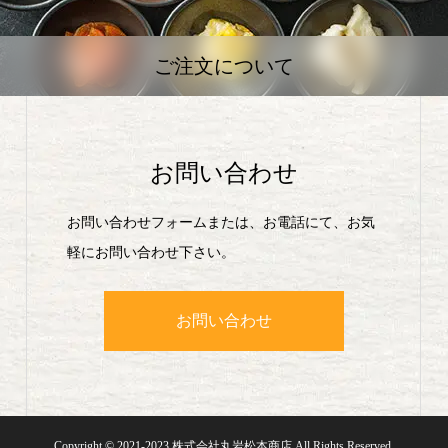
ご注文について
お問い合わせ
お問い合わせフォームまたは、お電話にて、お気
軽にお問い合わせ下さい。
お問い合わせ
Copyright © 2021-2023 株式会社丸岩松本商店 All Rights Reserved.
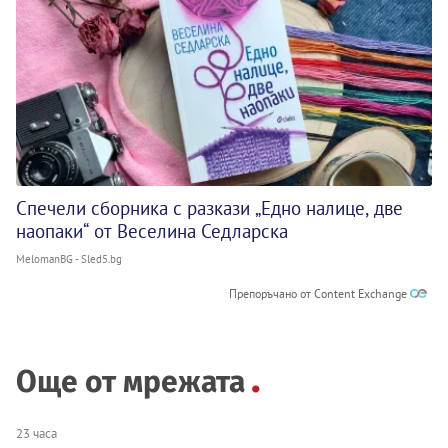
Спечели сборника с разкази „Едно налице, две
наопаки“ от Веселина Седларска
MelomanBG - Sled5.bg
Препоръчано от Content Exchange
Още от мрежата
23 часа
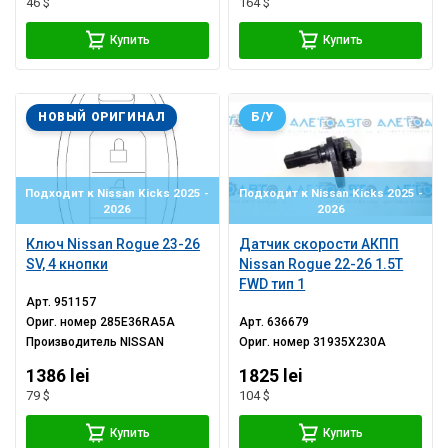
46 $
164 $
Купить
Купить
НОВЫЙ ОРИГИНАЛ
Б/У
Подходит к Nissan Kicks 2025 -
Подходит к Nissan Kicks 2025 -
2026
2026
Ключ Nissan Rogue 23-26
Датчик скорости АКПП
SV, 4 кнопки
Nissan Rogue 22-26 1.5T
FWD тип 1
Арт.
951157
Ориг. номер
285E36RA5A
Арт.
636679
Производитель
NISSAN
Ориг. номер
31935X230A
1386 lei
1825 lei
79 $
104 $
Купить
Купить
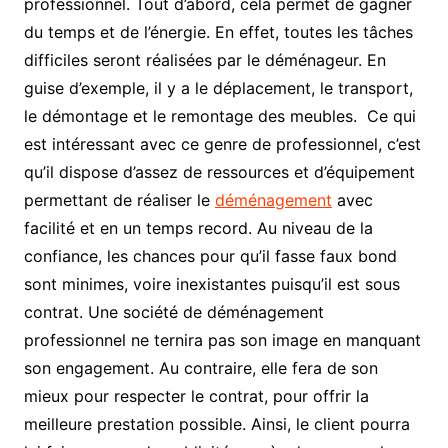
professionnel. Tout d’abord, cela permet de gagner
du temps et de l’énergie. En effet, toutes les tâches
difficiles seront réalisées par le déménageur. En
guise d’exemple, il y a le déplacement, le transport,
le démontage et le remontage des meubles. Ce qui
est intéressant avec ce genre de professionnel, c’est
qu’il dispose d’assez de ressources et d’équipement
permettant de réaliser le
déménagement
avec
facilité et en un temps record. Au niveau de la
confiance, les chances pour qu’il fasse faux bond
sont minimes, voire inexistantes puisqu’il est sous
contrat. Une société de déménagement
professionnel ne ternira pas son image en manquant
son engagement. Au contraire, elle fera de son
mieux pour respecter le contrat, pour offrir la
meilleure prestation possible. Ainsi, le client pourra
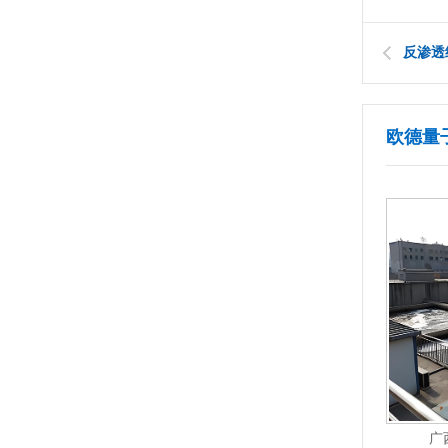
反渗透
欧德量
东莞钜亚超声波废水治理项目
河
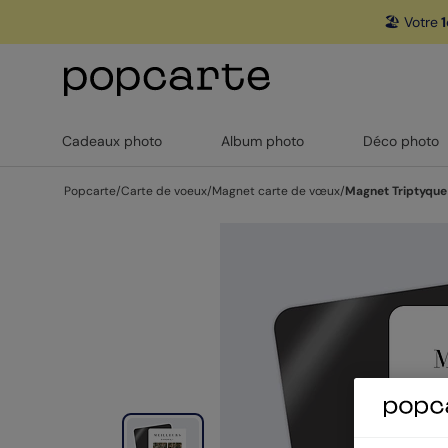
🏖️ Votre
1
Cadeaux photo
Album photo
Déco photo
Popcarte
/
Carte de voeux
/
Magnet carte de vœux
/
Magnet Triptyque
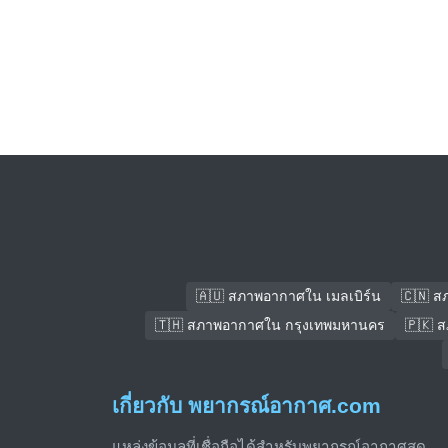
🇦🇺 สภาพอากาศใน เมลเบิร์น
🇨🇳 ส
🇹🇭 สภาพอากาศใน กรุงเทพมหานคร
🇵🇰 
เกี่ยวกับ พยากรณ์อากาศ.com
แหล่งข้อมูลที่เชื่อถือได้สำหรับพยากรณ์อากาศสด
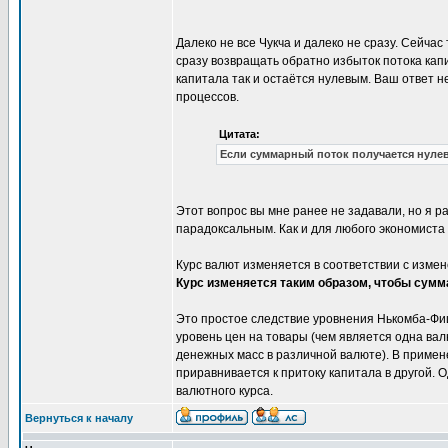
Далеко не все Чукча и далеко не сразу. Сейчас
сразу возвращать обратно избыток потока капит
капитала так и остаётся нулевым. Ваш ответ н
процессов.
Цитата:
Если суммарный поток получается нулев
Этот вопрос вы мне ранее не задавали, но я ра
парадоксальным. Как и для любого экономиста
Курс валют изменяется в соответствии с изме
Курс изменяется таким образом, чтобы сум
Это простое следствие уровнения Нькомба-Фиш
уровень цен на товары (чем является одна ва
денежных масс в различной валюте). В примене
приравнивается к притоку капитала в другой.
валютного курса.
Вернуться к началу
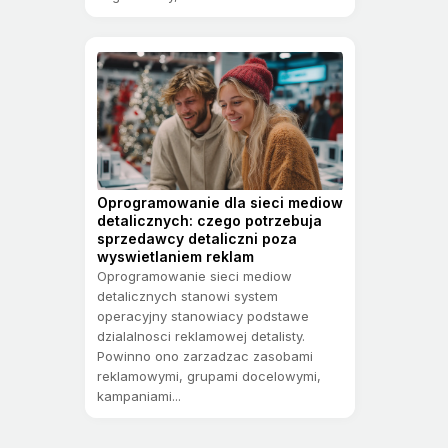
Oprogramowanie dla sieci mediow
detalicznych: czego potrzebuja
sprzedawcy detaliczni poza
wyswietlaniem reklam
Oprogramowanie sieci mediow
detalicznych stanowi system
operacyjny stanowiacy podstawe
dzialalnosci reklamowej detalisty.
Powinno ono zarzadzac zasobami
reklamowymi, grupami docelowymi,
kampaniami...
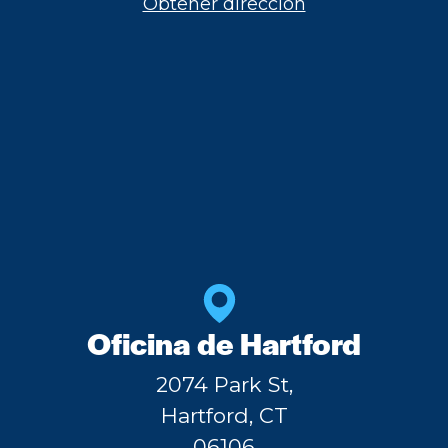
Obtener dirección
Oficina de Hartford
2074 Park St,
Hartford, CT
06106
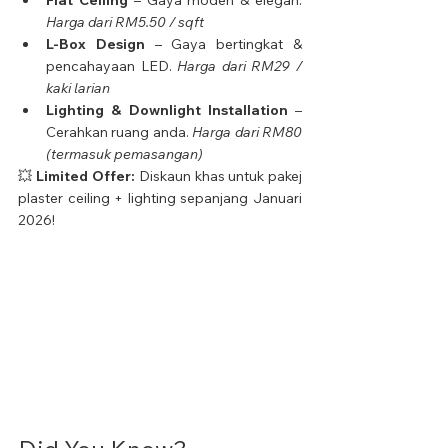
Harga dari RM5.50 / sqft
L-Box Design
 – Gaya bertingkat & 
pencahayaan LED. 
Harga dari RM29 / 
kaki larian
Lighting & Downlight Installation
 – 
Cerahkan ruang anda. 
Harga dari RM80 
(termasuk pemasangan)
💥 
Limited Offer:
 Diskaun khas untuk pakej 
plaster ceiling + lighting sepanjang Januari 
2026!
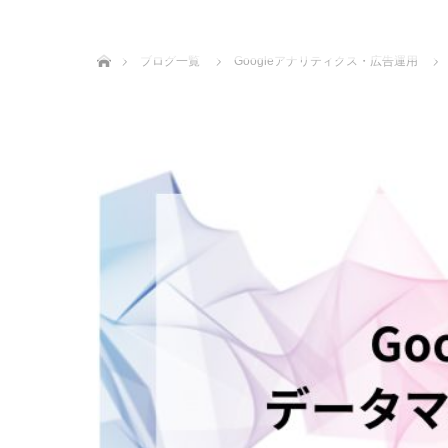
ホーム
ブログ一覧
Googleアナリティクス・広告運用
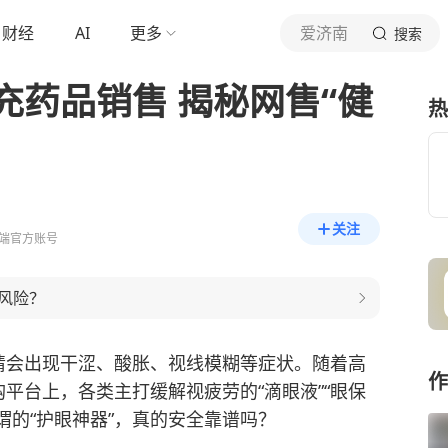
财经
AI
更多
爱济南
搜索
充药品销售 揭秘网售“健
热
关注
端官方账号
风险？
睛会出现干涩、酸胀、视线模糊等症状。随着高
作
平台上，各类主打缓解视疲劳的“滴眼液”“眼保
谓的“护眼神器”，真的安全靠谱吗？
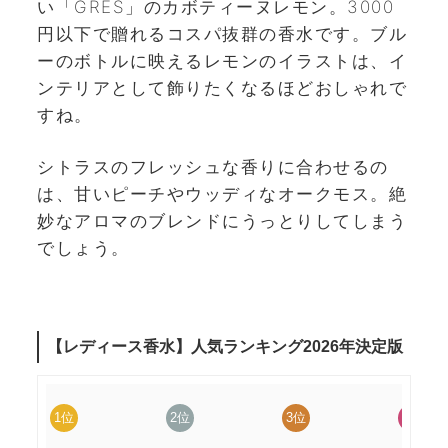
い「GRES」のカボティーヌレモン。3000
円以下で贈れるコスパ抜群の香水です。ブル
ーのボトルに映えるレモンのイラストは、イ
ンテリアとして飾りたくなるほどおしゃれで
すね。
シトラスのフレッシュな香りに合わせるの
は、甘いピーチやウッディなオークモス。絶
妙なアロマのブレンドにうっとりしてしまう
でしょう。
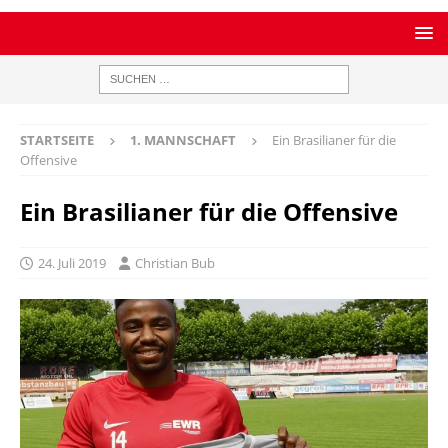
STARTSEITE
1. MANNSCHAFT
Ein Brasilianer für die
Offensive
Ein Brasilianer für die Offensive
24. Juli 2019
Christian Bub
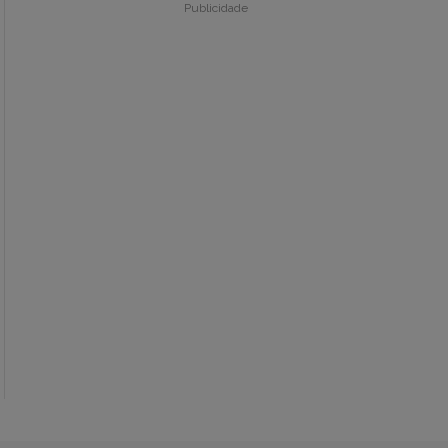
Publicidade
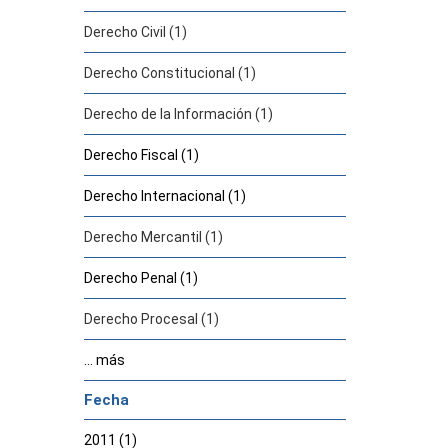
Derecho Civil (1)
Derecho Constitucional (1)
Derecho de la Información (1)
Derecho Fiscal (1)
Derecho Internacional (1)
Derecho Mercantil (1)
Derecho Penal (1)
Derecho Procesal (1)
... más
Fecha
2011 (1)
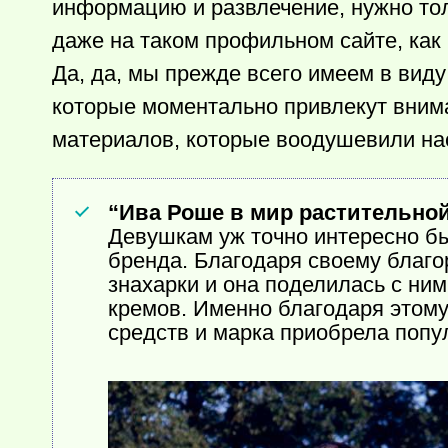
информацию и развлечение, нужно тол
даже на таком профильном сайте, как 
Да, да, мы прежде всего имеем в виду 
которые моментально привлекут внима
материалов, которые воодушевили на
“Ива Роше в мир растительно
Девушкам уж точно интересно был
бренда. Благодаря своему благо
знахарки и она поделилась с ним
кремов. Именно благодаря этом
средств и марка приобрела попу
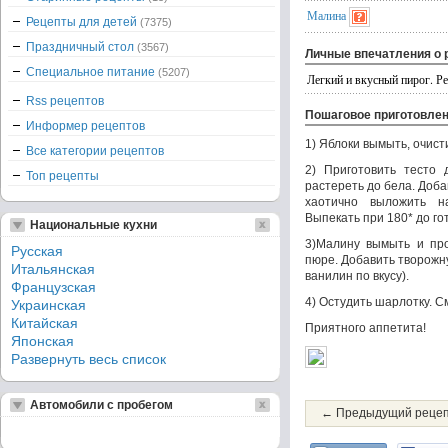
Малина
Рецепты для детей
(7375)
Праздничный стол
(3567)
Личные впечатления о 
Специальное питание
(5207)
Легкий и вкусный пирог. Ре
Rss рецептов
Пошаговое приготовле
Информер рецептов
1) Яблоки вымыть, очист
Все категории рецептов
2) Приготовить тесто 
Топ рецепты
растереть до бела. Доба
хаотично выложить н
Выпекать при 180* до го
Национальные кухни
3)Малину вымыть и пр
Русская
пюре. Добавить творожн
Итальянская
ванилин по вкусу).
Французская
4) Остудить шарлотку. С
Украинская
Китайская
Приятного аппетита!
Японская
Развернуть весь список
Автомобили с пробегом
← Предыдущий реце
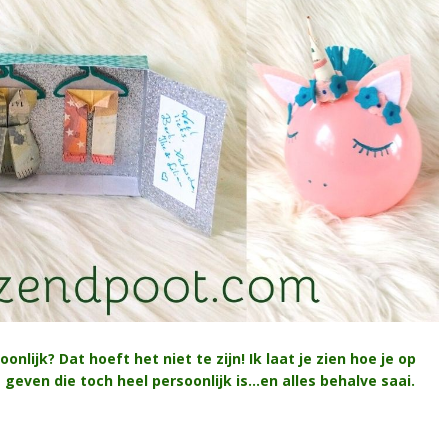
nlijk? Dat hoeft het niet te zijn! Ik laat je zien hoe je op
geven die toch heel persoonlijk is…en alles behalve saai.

.....

Problem to solve. The expected result is the material restated word for word, minus any picture.

Answer below.
ご注文について
お問い合わせ
お問い合わせフォームまたは、お電話にて、お気
軽にお問い合わせ下さい。
お問い合わせ
Copyright © 2021-2023 株式会社丸岩松本商店 All Rights Reserved.
Спечели сборника с разкази „Едно налице, две
наопаки“ от Веселина Седларска
MelomanBG - Sled5.bg
Препоръчано от Content Exchange
Още от мрежата
23 часа
46 $
164 $
Купить
Купить
НОВЫЙ ОРИГИНАЛ
Б/У
Подходит к Nissan Kicks 2025 -
Подходит к Nissan Kicks 2025 -
2026
2026
Ключ Nissan Rogue 23-26
Датчик скорости АКПП
SV, 4 кнопки
Nissan Rogue 22-26 1.5T
FWD тип 1
Арт.
951157
Ориг. номер
285E36RA5A
Арт.
636679
Производитель
NISSAN
Ориг. номер
31935X230A
1386 lei
1825 lei
79 $
104 $
Купить
Купить
professionnel. Tout d’abord, cela permet de gagner
du temps et de l’énergie. En effet, toutes les tâches
difficiles seront réalisées par le déménageur. En
guise d’exemple, il y a le déplacement, le transport,
le démontage et le remontage des meubles. Ce qui
est intéressant avec ce genre de professionnel, c’est
qu’il dispose d’assez de ressources et d’équipement
permettant de réaliser le
déménagement
avec
facilité et en un temps record. Au niveau de la
confiance, les chances pour qu’il fasse faux bond
sont minimes, voire inexistantes puisqu’il est sous
contrat. Une société de déménagement
professionnel ne ternira pas son image en manquant
son engagement. Au contraire, elle fera de son
mieux pour respecter le contrat, pour offrir la
meilleure prestation possible. Ainsi, le client pourra
反渗透
欧德量
东莞钜亚超声波废水治理项目
河
🏖️ Votre
1
Cadeaux photo
Album photo
Déco photo
Popcarte
/
Carte de voeux
/
Magnet carte de vœux
/
Magnet Triptyque
🇦🇺 สภาพอากาศใน เมลเบิร์น
🇨🇳 ส
🇹🇭 สภาพอากาศใน กรุงเทพมหานคร
🇵🇰 
เกี่ยวกับ พยากรณ์อากาศ.com
แหล่งข้อมูลที่เชื่อถือได้สำหรับพยากรณ์อากาศสด
Далеко не все Чукча и далеко не сразу. Сейчас
сразу возвращать обратно избыток потока капит
капитала так и остаётся нулевым. Ваш ответ н
процессов.
Цитата:
Если суммарный поток получается нулев
Этот вопрос вы мне ранее не задавали, но я ра
парадоксальным. Как и для любого экономиста
Курс валют изменяется в соответствии с изме
Курс изменяется таким образом, чтобы сум
Это простое следствие уровнения Нькомба-Фиш
уровень цен на товары (чем является одна ва
денежных масс в различной валюте). В примене
приравнивается к притоку капитала в другой.
валютного курса.
Вернуться к началу
Oprogramowanie dla sieci mediow
detalicznych: czego potrzebuja
sprzedawcy detaliczni poza
wyswietlaniem reklam
Oprogramowanie sieci mediow
detalicznych stanowi system
operacyjny stanowiacy podstawe
dzialalnosci reklamowej detalisty.
Powinno ono zarzadzac zasobami
reklamowymi, grupami docelowymi,
kampaniami...
Obtener dirección
Oficina de Hartford
2074 Park St,
Hartford, CT
06106
Harga dari RM5.50 / sqft
L-Box Design
 – Gaya bertingkat & 
pencahayaan LED. 
Harga dari RM29 / 
kaki larian
Lighting & Downlight Installation
 – 
Cerahkan ruang anda. 
Harga dari RM80 
(termasuk pemasangan)
💥 
Limited Offer:
 Diskaun khas untuk pakej 
plaster ceiling + lighting sepanjang Januari 
2026!
ホーム
ブログ一覧
Googleアナリティクス・広告運用
财经
AI
更多
爱济南
搜索
充药品销售 揭秘网售“健
热
关注
端官方账号
风险？
睛会出现干涩、酸胀、视线模糊等症状。随着高
作
平台上，各类主打缓解视疲劳的“滴眼液”“眼保
谓的“护眼神器”，真的安全靠谱吗？
い「GRES」のカボティーヌレモン。3000
円以下で贈れるコスパ抜群の香水です。ブル
ーのボトルに映えるレモンのイラストは、イ
ンテリアとして飾りたくなるほどおしゃれで
すね。
シトラスのフレッシュな香りに合わせるの
は、甘いピーチやウッディなオークモス。絶
妙なアロマのブレンドにうっとりしてしまう
でしょう。
STARTSEITE
1. MANNSCHAFT
Ein Brasilianer für die
Offensive
Ein Brasilianer für die Offensive
24. Juli 2019
Christian Bub
Publicidade
Derecho Civil (1)
Derecho Constitucional (1)
Derecho de la Información (1)
Derecho Fiscal (1)
Derecho Internacional (1)
Derecho Mercantil (1)
Derecho Penal (1)
Derecho Procesal (1)
... más
Fecha
2011 (1)
информацию и развлечение, нужно тол
даже на таком профильном сайте, как 
Да, да, мы прежде всего имеем в виду 
которые моментально привлекут внима
материалов, которые воодушевили на
“Ива Роше в мир растительно
Девушкам уж точно интересно был
бренда. Благодаря своему благо
знахарки и она поделилась с ним
кремов. Именно благодаря этом
средств и марка приобрела попу
Малина
Рецепты для детей
(7375)
Праздничный стол
(3567)
Личные впечатления о 
Специальное питание
(5207)
Легкий и вкусный пирог. Ре
Rss рецептов
Пошаговое приготовле
Информер рецептов
1) Яблоки вымыть, очист
Все категории рецептов
2) Приготовить тесто 
Топ рецепты
растереть до бела. Доба
хаотично выложить н
Выпекать при 180* до го
Национальные кухни
3)Малину вымыть и пр
Русская
пюре. Добавить творожн
Итальянская
ванилин по вкусу).
Французская
4) Остудить шарлотку. С
Украинская
Китайская
Приятного аппетита!
Японская
Развернуть весь список
Автомобили с пробегом
← Предыдущий реце
nlijk? Dat hoeft het niet te zijn! Ik laat je zien hoe je op
geven die toch heel persoonlijk is…en alles behalve saai.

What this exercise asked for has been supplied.